── ENTRIES SHOWN ──
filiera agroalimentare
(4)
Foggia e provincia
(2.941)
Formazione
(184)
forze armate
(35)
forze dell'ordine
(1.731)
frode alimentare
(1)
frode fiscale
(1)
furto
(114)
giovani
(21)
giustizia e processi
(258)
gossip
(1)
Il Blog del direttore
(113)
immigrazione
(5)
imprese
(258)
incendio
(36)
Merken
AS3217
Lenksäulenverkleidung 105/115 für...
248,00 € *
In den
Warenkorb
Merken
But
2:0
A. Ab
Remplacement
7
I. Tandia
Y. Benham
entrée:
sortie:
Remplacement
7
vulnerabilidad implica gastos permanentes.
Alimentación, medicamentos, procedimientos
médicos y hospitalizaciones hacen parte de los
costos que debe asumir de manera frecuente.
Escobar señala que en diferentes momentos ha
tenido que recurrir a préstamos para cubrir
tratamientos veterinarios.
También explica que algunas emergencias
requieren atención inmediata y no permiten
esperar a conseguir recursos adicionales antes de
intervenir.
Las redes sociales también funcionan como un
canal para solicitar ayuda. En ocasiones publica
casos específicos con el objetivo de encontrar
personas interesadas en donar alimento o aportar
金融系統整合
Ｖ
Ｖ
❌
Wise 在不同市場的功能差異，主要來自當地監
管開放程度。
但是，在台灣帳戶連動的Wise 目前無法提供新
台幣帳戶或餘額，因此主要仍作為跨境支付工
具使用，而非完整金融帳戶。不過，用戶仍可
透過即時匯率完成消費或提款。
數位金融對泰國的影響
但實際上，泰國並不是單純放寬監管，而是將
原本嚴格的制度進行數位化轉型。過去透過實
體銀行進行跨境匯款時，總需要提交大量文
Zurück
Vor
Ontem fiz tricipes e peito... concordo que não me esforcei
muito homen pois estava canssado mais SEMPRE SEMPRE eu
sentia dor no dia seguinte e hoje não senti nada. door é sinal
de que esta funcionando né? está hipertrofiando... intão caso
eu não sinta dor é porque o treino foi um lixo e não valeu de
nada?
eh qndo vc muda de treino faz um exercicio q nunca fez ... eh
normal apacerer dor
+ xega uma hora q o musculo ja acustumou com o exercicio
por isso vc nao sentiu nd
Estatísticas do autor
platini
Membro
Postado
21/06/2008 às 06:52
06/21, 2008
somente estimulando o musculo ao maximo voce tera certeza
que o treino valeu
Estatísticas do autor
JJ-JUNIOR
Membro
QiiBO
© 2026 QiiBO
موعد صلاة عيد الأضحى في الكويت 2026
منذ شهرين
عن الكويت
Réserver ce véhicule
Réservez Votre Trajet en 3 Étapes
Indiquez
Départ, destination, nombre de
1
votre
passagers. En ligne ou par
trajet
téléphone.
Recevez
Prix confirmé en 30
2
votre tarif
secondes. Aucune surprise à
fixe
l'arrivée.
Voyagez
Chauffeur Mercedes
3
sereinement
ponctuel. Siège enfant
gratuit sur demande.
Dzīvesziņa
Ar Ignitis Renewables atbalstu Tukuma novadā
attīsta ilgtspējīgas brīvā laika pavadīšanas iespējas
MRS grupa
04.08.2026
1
───
— TASK REQUIREMENTS —
Return each line above exactly.

— EXERCISE RESPONSE —
filiera agroalimentare
(4)
Foggia e provincia
(2.941)
Formazione
(184)
forze armate
(35)
forze dell'ordine
(1.731)
frode alimentare
(1)
frode fiscale
(1)
furto
(114)
giovani
(21)
giustizia e processi
(258)
gossip
(1)
Il Blog del direttore
(113)
immigrazione
(5)
imprese
(258)
incendio
(36)
Merken
AS3217
Lenksäulenverkleidung 105/115 für...
248,00 € *
In den
Warenkorb
Merken
But
2:0
A. Ab
Remplacement
7
I. Tandia
Y. Benham
entrée:
sortie:
Remplacement
7
vulnerabilidad implica gastos permanentes.
Alimentación, medicamentos, procedimientos
médicos y hospitalizaciones hacen parte de los
costos que debe asumir de manera frecuente.
Escobar señala que en diferentes momentos ha
tenido que recurrir a préstamos para cubrir
tratamientos veterinarios.
También explica que algunas emergencias
requieren atención inmediata y no permiten
esperar a conseguir recursos adicionales antes de
intervenir.
Las redes sociales también funcionan como un
canal para solicitar ayuda. En ocasiones publica
casos específicos con el objetivo de encontrar
personas interesadas en donar alimento o aportar
金融系統整合
Ｖ
Ｖ
❌
Wise 在不同市場的功能差異，主要來自當地監
管開放程度。
但是，在台灣帳戶連動的Wise 目前無法提供新
台幣帳戶或餘額，因此主要仍作為跨境支付工
具使用，而非完整金融帳戶。不過，用戶仍可
透過即時匯率完成消費或提款。
數位金融對泰國的影響
但實際上，泰國並不是單純放寬監管，而是將
原本嚴格的制度進行數位化轉型。過去透過實
體銀行進行跨境匯款時，總需要提交大量文
Zurück
Vor
Ontem fiz tricipes e peito... concordo que não me esforcei
muito homen pois estava canssado mais SEMPRE SEMPRE eu
sentia dor no dia seguinte e hoje não senti nada. door é sinal
de que esta funcionando né? está hipertrofiando... intão caso
eu não sinta dor é porque o treino foi um lixo e não valeu de
nada?
eh qndo vc muda de treino faz um exercicio q nunca fez ... eh
normal apacerer dor
+ xega uma hora q o musculo ja acustumou com o exercicio
por isso vc nao sentiu nd
Estatísticas do autor
platini
Membro
Postado
21/06/2008 às 06:52
06/21, 2008
somente estimulando o musculo ao maximo voce tera certeza
que o treino valeu
Estatísticas do autor
JJ-JUNIOR
Membro
QiiBO
© 2026 QiiBO
موعد صلاة عيد الأضحى في الكويت 2026
منذ شهرين
عن الكويت
Réserver ce véhicule
Réservez Votre Trajet en 3 Étapes
Indiquez
Départ, destination, nombre de
1
votre
passagers. En ligne ou par
trajet
téléphone.
Recevez
Prix confirmé en 30
2
votre tarif
secondes. Aucune surprise à
fixe
l'arrivée.
Voyagez
Chauffeur Mercedes
3
sereinement
ponctuel. Siège enfant
gratuit sur demande.
Dzīvesziņa
Ar Ignitis Renewables atbalstu Tukuma novadā
attīsta ilgtspējīgas brīvā laika pavadīšanas iespējas
MRS grupa
04.08.2026
1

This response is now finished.